- Host country: Cyprus
- Dates: 21–25 October 1993
- Cities: Limassol
- Chair: Glafcos Clerides (President)
- Follows: 1991
- Precedes: 1995

Key points
- Cyprus dispute South Africa Sierra Leone Global free trade and GATT Conflict resolution Human rights

= 1993 Commonwealth Heads of Government Meeting =

The 1993 Commonwealth Heads of Government Meeting was the 13th Meeting of the Heads of Government of the Commonwealth of Nations. It was held in Limassol, Cyprus, between 21 October 1993 and 25 October 1993, and was hosted by Cypriot President Glafcos Clerides.
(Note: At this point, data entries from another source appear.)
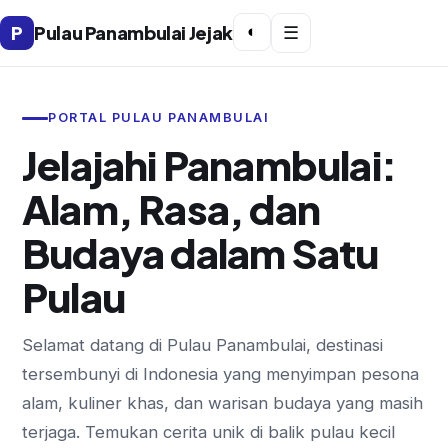
P
Pulau Panambulai Jejak
◐
☰
PORTAL PULAU PANAMBULAI
Jelajahi Panambulai:
Alam, Rasa, dan
Budaya dalam Satu
Pulau
Selamat datang di Pulau Panambulai, destinasi
tersembunyi di Indonesia yang menyimpan pesona
alam, kuliner khas, dan warisan budaya yang masih
terjaga. Temukan cerita unik di balik pulau kecil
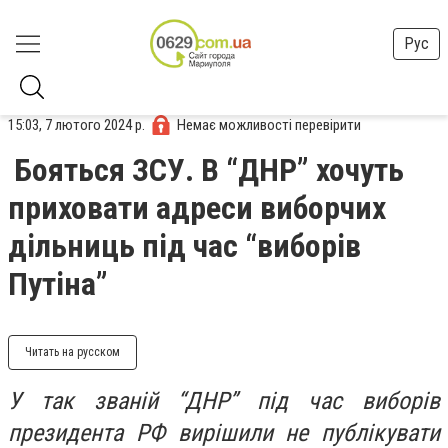
Рус
15:03, 7 лютого 2024 р.
Немає можливості перевірити
Бояться ЗСУ. В “ДНР” хочуть
приховати адреси виборчих
дільниць під час “виборів
Путіна”
Читать на русском
У так званій “ДНР” під час виборів
президента РФ вирішили не публікувати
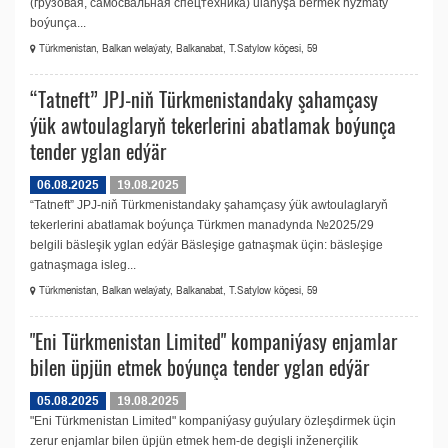
(грузовая, самосвальная спецтехника) ulanyşa bermek hyzmaty
boýunça...
Türkmenistan, Balkan welaýaty, Balkanabat, T.Satylow köçesi, 59
“Tatneft” JPJ-niň Türkmenistandaky şahamçasy
ýük awtoulaglaryň tekerlerini abatlamak boýunça
tender yglan edýär
06.08.2025
19.08.2025
“Tatneft” JPJ-niň Türkmenistandaky şahamçasy ýük awtoulaglaryň
tekerlerini abatlamak boýunça Türkmen manadynda №2025/29
belgili bäsleşik yglan edýär Bäsleşige gatnaşmak üçin: bäsleşige
gatnaşmaga isleg...
Türkmenistan, Balkan welaýaty, Balkanabat, T.Satylow köçesi, 59
"Eni Türkmenistan Limited" kompaniýasy enjamlar
bilen üpjün etmek boýunça tender yglan edýär
05.08.2025
19.08.2025
"Eni Türkmenistan Limited" kompaniýasy guýulary özleşdirmek üçin
zerur enjamlar bilen üpjün etmek hem-de degişli inženerçilik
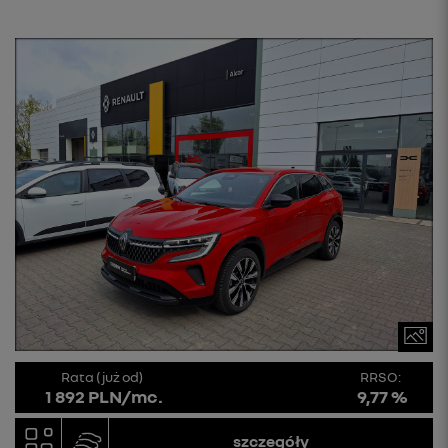
Rata (już od)
RRSO:
1 892 PLN/mc.
9,77 %
szczegóły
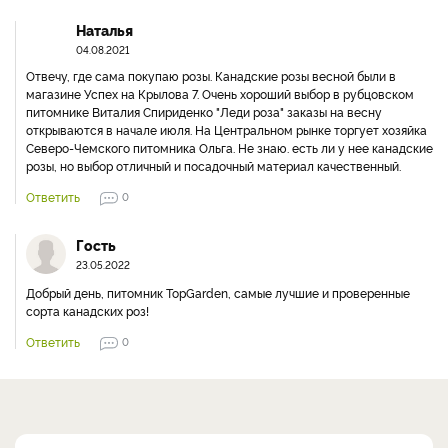
Наталья
04.08.2021
Отвечу, где сама покупаю розы. Канадские розы весной были в
магазине Успех на Крылова 7. Очень хороший выбор в рубцовском
питомнике Виталия Спириденко "Леди роза" заказы на весну
открываются в начале июля. На Центральном рынке торгует хозяйка
Северо-Чемского питомника Ольга. Не знаю. есть ли у нее канадские
розы, но выбор отличный и посадочный материал качественный.
Ответить
0
Гость
23.05.2022
Добрый день, питомник TopGarden, самые лучшие и проверенные
сорта канадских роз!
Ответить
0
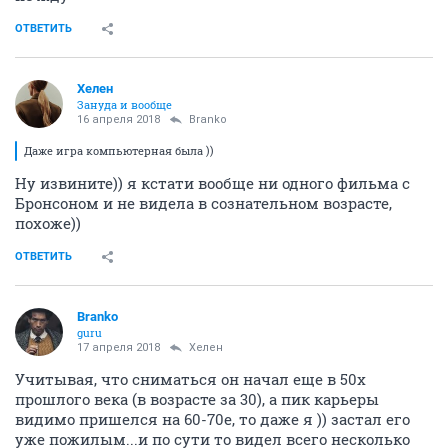
ОТВЕТИТЬ
Хелен
Зануда и вообще
16 апреля 2018
Branko
Даже игра компьютерная была ))
Ну извините)) я кстати вообще ни одного фильма с
Бронсоном и не видела в сознательном возрасте,
похоже))
ОТВЕТИТЬ
Branko
guru
17 апреля 2018
Хелен
Учитывая, что сниматься он начал еще в 50х
прошлого века (в возрасте за 30), а пик карьеры
видимо пришелся на 60-70е, то даже я )) застал его
уже пожилым...и по сути то видел всего несколько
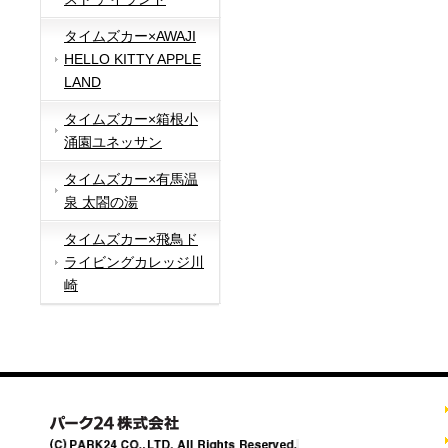
タイムズカー×AWAJI
HELLO KITTY APPLE
LAND
タイムズカー×箱根小
涌園ユネッサン
タイムズカー×有馬温
泉 太閤の湯
タイムズカー×飛鳥ド
ライビングカレッジ川
崎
The communique issued by Commonwealth leaders reiterated the organization's "support for the independence, sovereignty, territorial integrity,
unity and non-aligned status of the Republic of Cyprus" and urged compliance with United Nations Resolutions on Cyprus and the need for Turkish forces and settlers to withdraw from Northern Cyprus. The meeting also agreed to lift economic sanctions against South Africa in light of moves by the government to end apartheid and grant voting rights to the non-white majority but also agreed to continue its arms embargo until a new non-racial government was elected. The leaders agreed to conditionally accept Cameroon as a member due to improvements in its human rights situation with the proviso that it fully comply with the Harare Declaration on pluralism and human rights by 1995. Commitments were also sought from Sierra Leone's military government for quick elections and a return to democracy. While the country's foreign minister reiterated its intention to hold elections within three years the government did not commit to a date. The summit also agreed that global free trade was desirable and agreed to send a five country delegation to represent the Commonwealth at the current round of talks on the General Agreement on Tariffs and Trade. Finally, while the Commonwealth Secretariat had said that a goal of the summit would be the development of a declaration of a 'global humanitarian order', no agreement was reached on specifics of conflict resolution and human rights and a group was appointed instead to study the problem.